Santa Margherita in Prigione is a genuine hermitage, a deconsecrated small church or chapel actually occupying one of the towers of the ancient city walls, west of the basilica of Santa Croce.
The main city walls as now known were a project initiated by the emperor Aurelian, and substantially complete by his death in 275. They are known as the Aurelian Walls. The chapel is just to the east of the ancient Porta Asinaria, later replaced by the present Porta di San Giovanni in 1574.
The origins of the church lie in a hermit colony established in the locality probably in the 12th century. The hermits, of both sexes, would have squatted in whatever derelict buildings were available including the rooms in the towers of the wall. This particular tower was converted into a chapel on the ground floor, and a single-room dwelling place in the room above accessible by ladder through the roof of the chapel. A surviving documentary record describes St Dominic as visiting the city's immurati, literally meaning "those in the wall", in the early 13th century. These would have been these hermits. One particular female hermit called Bona is mentioned living juxta turris Portam Lateranensem, which is probably this hermitage.
Very early on the chapel was dedicated to St Margaret of Antioch, a martyr perhaps of the early 4th century associated with Antioch in Pisidia (now near Yalvaç in central Turkey).
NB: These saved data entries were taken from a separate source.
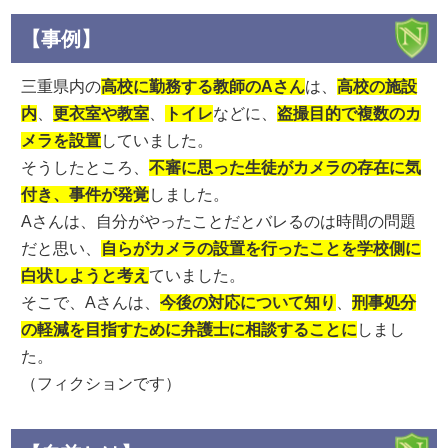
【事例】
三重県内の
高校に勤務する教師のAさん
は、
高校の施設
内
、
更衣室や教室
、
トイレ
などに、
盗撮目的で複数のカ
メラを設置
していました。
そうしたところ、
不審に思った生徒がカメラの存在に気
付き、事件が発覚
しました。
Aさんは、自分がやったことだとバレるのは時間の問題
だと思い、
自らがカメラの設置を行ったことを学校側に
白状しようと考え
ていました。
そこで、Aさんは、
今後の対応について知り
、
刑事処分
の軽減を目指すために弁護士に相談することに
しまし
た。
（フィクションです）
She is extremely obscure historically, but became popular in the Middle Ages because of her fantastic fairy-tale legend. She was a special protector of women giving birth.
In the 14th century, the interior was richly decorated with frescoes of the school of Pietro Cavallini. Various papal bulls offered indulgences to pilgrims who visited the hermitage, especially on the feast-day of the saint which is 20 July. The site is near a former footpath from St John Lateran to St Cross, used by most pilgrims visiting the Seven Basilicas (the present road, Viale Carlo Felice, is modern).
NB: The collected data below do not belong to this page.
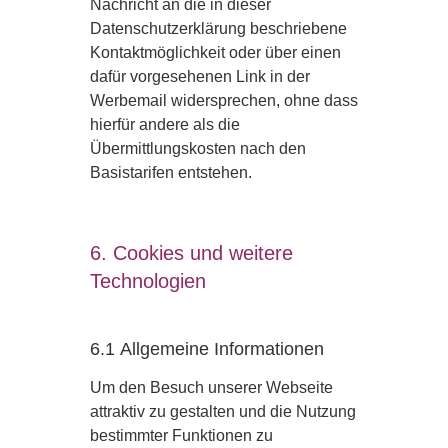
Nachricht an die in dieser
Datenschutzerklärung beschriebene
Kontaktmöglichkeit oder über einen
dafür vorgesehenen Link in der
Werbemail widersprechen, ohne dass
hierfür andere als die
Übermittlungskosten nach den
Basistarifen entstehen.
6. Cookies und weitere
Technologien
6.1 Allgemeine Informationen
Um den Besuch unserer Webseite
attraktiv zu gestalten und die Nutzung
bestimmter Funktionen zu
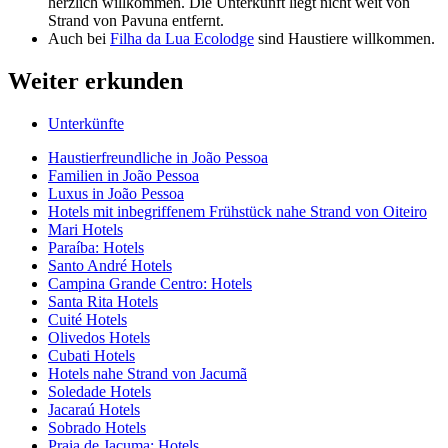
herzlich willkommen. Die Unterkunft liegt nicht weit von
Strand von Pavuna entfernt.
Auch bei
Filha da Lua Ecolodge
sind Haustiere willkommen.
Weiter erkunden
Unterkünfte
Haustierfreundliche in João Pessoa
Familien in João Pessoa
Luxus in João Pessoa
Hotels mit inbegriffenem Frühstück nahe Strand von Oiteiro
Mari Hotels
Paraíba: Hotels
Santo André Hotels
Campina Grande Centro: Hotels
Santa Rita Hotels
Cuité Hotels
Olivedos Hotels
Cubati Hotels
Hotels nahe Strand von Jacumã
Soledade Hotels
Jacaraú Hotels
Sobrado Hotels
Praia de Jacuma: Hotels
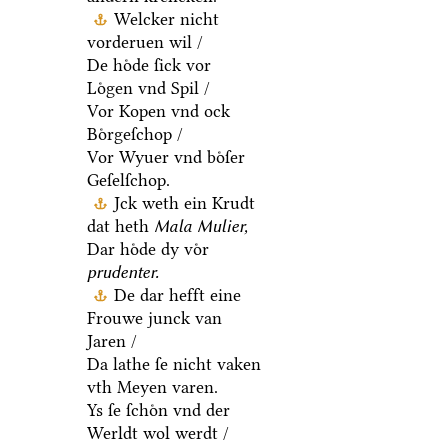
Welcker nicht
vorderuen wil /
De hoͤde ſick vor
Loͤgen vnd Spil /
Vor Kopen vnd ock
Boͤrgeſchop /
Vor Wyuer vnd boͤſer
Geſelſchop.
Jck weth ein Krudt
dat heth
Mala Mulier,
Dar hoͤde dy voͤr
prudenter.
De dar hefft eine
Frouwe junck van
Jaren /
Da lathe ſe nicht vaken
vth Meyen varen.
Ys ſe ſchoͤn vnd der
Werldt wol werdt /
From the 17th century it was known as the “Prison of St Margaret”, which was the result of transferring the martyrdom of the saint to Rome. This historical falsehood may have come about because of her legend which describes her as taming a dragon. This was proabably conflated with the strange legend of the dragon in the Forum in the foundation legend of Santa Maria Liberatrice al Foro Romano. It was still a working hermitage in 1648, since a report of a hermit becoming violently insane survives from that year. The chapel remained open until 1878, when it was ordered closed because the tower was shedding masonry. It was reopened after two years after protests, and was restored in 1914. Remedial work was done on the tower for several years from 1932 in order to control a lean which threated to cause a collapse, and this seems to have occasioned the deconsecration of the chapel. The remains of the frescoes were discovered then, but were not preserved in situ but were removed to the museum in the convent at Santa Croce. There was another restoration in 1978, and presently it is hoped to conserve the structure to the extent that the frescoes might be returned.
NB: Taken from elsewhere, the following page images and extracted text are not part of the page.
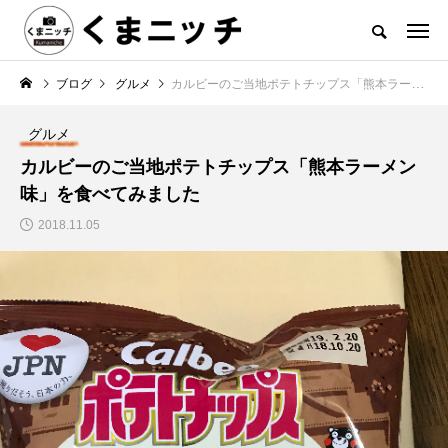
ブログ
グルメ
カルビーのご当地ポテトチップス「熊本ラーメン味」を食べてみました
グルメ
カルビーのご当地ポテトチップス「熊本ラーメン
味」を食べてみました
2018.11.05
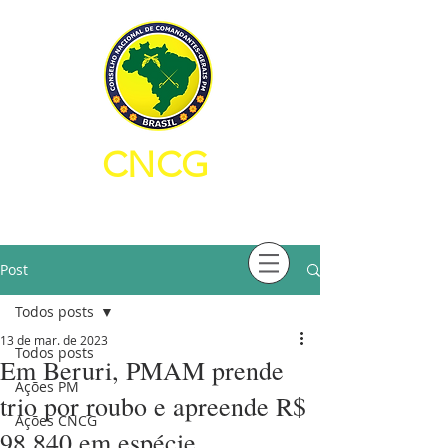
CNCG
CONSELHO NACIONAL DE
COMANDANTES-GERAIS PM
Post
Todos posts
13 de mar. de 2023
Todos posts
Em Beruri, PMAM prende
Ações PM
trio por roubo e apreende R$
Ações CNCG
98.840 em espécie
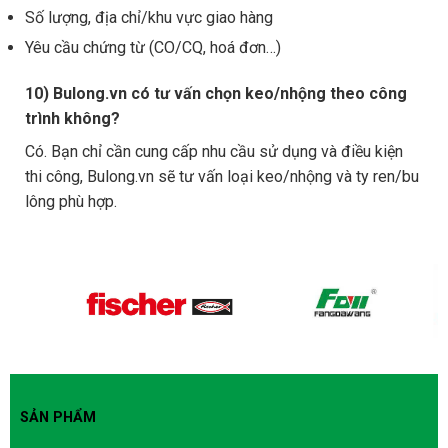
Số lượng, địa chỉ/khu vực giao hàng
Yêu cầu chứng từ (CO/CQ, hoá đơn…)
10) Bulong.vn có tư vấn chọn keo/nhộng theo công
trình không?
Có. Bạn chỉ cần cung cấp nhu cầu sử dụng và điều kiện
thi công, Bulong.vn sẽ tư vấn loại keo/nhộng và ty ren/bu
lông phù hợp.
SẢN PHẨM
The tower is best viewed from the Viale Castrense, outside the wall. It is the fourth, counting east from the Porta San Giovanni, and is marked by two arched apertures at the top, either side of the west angle. These might be the remains of a bell-chamber.
It is impossible to visit the other side without going through the gate and into the gardens on the inside of the wall. There one can see three round-arched windows in stone over the entrance.
The vaulted ceiling was frescoed to resemble a starry sky. The walls had frescoes of Our Lady being venerated by angels, also St Catherine of Alexandria, St Margaret, SS Peter and Paul and also St Benedict. There was also an unknown bishop.